O foco da história surge quando começamos a acompanhar o relacionamento de Jonas com a sua professora de alemão (Alice Dwyer). Sedutora, logo ela começa a dar investidas românticas no protagonista de Ilha de Segredos. E começam a nascer as dúvidas: quem é essa mulher? O que ela quer com Jonas? Será que é tudo de caso pensado? Se for, qual o motivo disso?


Assim, Ilha de Segredos tem um começo quase tragicômico (com as mortes sem sentido) e, logo depois, podemos notar algumas dúvidas interessantes que surgem com a trama -- essa curiosidade em saber o que está acontecendo, principalmente. Há potencial, que é desenvolvido em um segundo ato tenso, com bastante tensão sexual entre Jonas e a sua professora.


Só que tudo vai por água abaixo no último ato. É quando o roteiro de Alexandre e Lisa Carline Hofer precisa dar as repostas que o público deseja. E é aí que surge o problema: simplesmente não há história para tudo que foi proposto ao longo de mais de 100 minutos.
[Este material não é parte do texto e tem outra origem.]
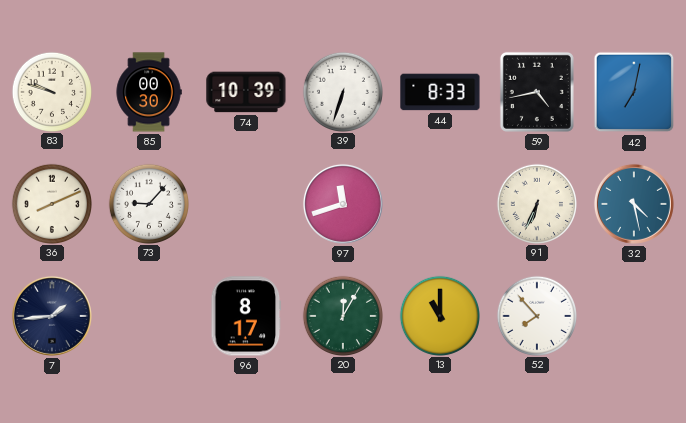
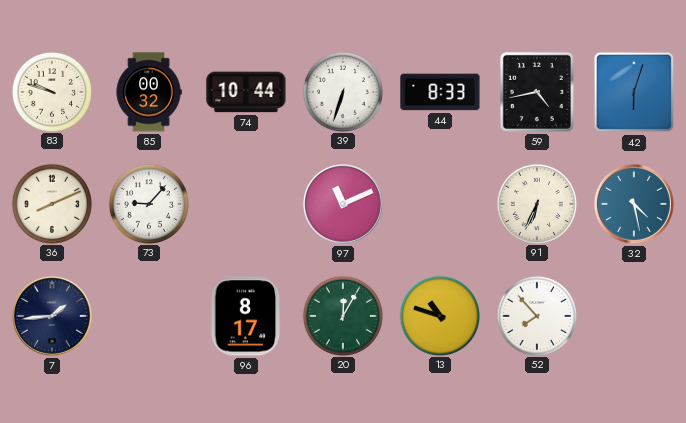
85: 00:30 -> 00:32
74: 10:39 -> 10:44
42: 7:02 -> 6:03
97: 11:42 -> 11:11
13: 11:00 -> 10:48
Encontramos, então, uma trama vazia e oca, com um final decepcionante, que não chega ao pé do suspense.


Nem mesmo com o claro esforço de Dwyer (Os Invisíveis) funciona. Ainda que não chegue ao ridículo visto nos cinco primeiros minutos, o filme esbarra nas mesmas sensações. São conclusões apressadas, sem sentido, vazias. O suspense morre, a expectativa vai junto. E assim Ilha de Segredos se torna mais um filme qualquer da Netflix, com mais erros do que acertos.